### Description of the task
Once the pictures are set aside, print the records that follow exactly as written.

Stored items

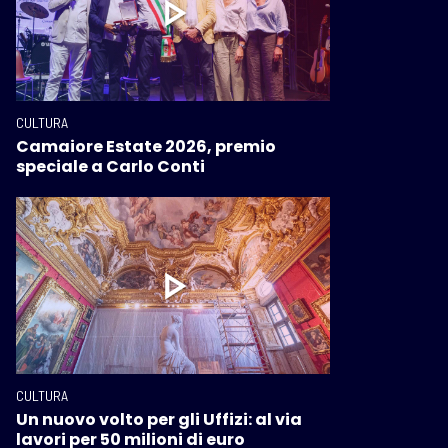
CULTURA
Camaiore Estate 2026, premio
speciale a Carlo Conti
CULTURA
Un nuovo volto per gli Uffizi: al via
lavori per 50 milioni di euro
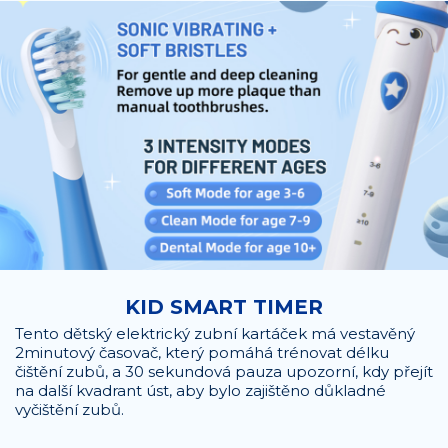
KID SMART TIMER
Tento dětský elektrický zubní kartáček má vestavěný
2minutový časovač, který pomáhá trénovat délku
čištění zubů, a 30 sekundová pauza upozorní, kdy přejít
na další kvadrant úst, aby bylo zajištěno důkladné
vyčištění zubů.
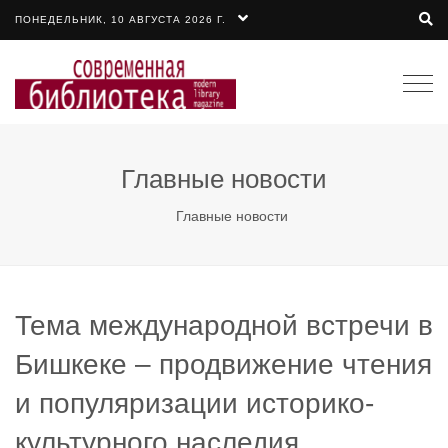
ПОНЕДЕЛЬНИК, 10 АВГУСТА 2026 Г.
Togg
navi
Главные новости
Главные новости
Тема международной встречи в
Бишкеке – продвижение чтения
и популяризации историко-
культурного наследия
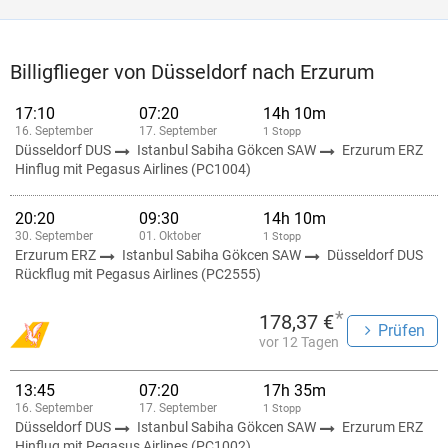
Billigflieger von Düsseldorf nach Erzurum
17:10
07:20
14h 10m
16. September
17. September
1 Stopp
Düsseldorf DUS
Istanbul Sabiha Gökcen SAW
Erzurum ERZ
Hinflug mit Pegasus Airlines (PC1004)
20:20
09:30
14h 10m
30. September
01. Oktober
1 Stopp
Erzurum ERZ
Istanbul Sabiha Gökcen SAW
Düsseldorf DUS
Rückflug mit Pegasus Airlines (PC2555)
*
178,37 €
Prüfen
vor 12 Tagen
13:45
07:20
17h 35m
16. September
17. September
1 Stopp
Düsseldorf DUS
Istanbul Sabiha Gökcen SAW
Erzurum ERZ
Hinflug mit Pegasus Airlines (PC1002)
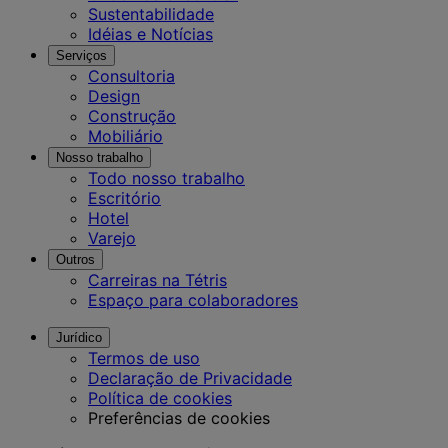
Sustentabilidade
Idéias e Notícias
Serviços
Consultoria
Design
Construção
Mobiliário
Nosso trabalho
Todo nosso trabalho
Escritório
Hotel
Varejo
Outros
Carreiras na Tétris
Espaço para colaboradores
Jurídico
Termos de uso
Declaração de Privacidade
Política de cookies
Preferências de cookies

### Exercise solution
CULTURA
Camaiore Estate 2026, premio
speciale a Carlo Conti
CULTURA
Un nuovo volto per gli Uffizi: al via
lavori per 50 milioni di euro
KID SMART TIMER
Tento dětský elektrický zubní kartáček má vestavěný
2minutový časovač, který pomáhá trénovat délku
čištění zubů, a 30 sekundová pauza upozorní, kdy přejít
na další kvadrant úst, aby bylo zajištěno důkladné
vyčištění zubů.
ПОНЕДЕЛЬНИК, 10 АВГУСТА 2026 Г.
Togg
navi
Главные новости
Главные новости
Тема международной встречи в
Бишкеке – продвижение чтения
и популяризации историко-
культурного наследия
Billigflieger von Düsseldorf nach Erzurum
17:10
07:20
14h 10m
16. September
17. September
1 Stopp
Düsseldorf DUS
Istanbul Sabiha Gökcen SAW
Erzurum ERZ
Hinflug mit Pegasus Airlines (PC1004)
20:20
09:30
14h 10m
30. September
01. Oktober
1 Stopp
Erzurum ERZ
Istanbul Sabiha Gökcen SAW
Düsseldorf DUS
Rückflug mit Pegasus Airlines (PC2555)
*
178,37 €
Prüfen
vor 12 Tagen
13:45
07:20
17h 35m
16. September
17. September
1 Stopp
Düsseldorf DUS
Istanbul Sabiha Gökcen SAW
Erzurum ERZ
Hinflug mit Pegasus Airlines (PC1002)
Sustentabilidade
Idéias e Notícias
Serviços
Consultoria
Design
Construção
Mobiliário
Nosso trabalho
Todo nosso trabalho
Escritório
Hotel
Varejo
Outros
Carreiras na Tétris
Espaço para colaboradores
Jurídico
Termos de uso
Declaração de Privacidade
Política de cookies
Preferências de cookies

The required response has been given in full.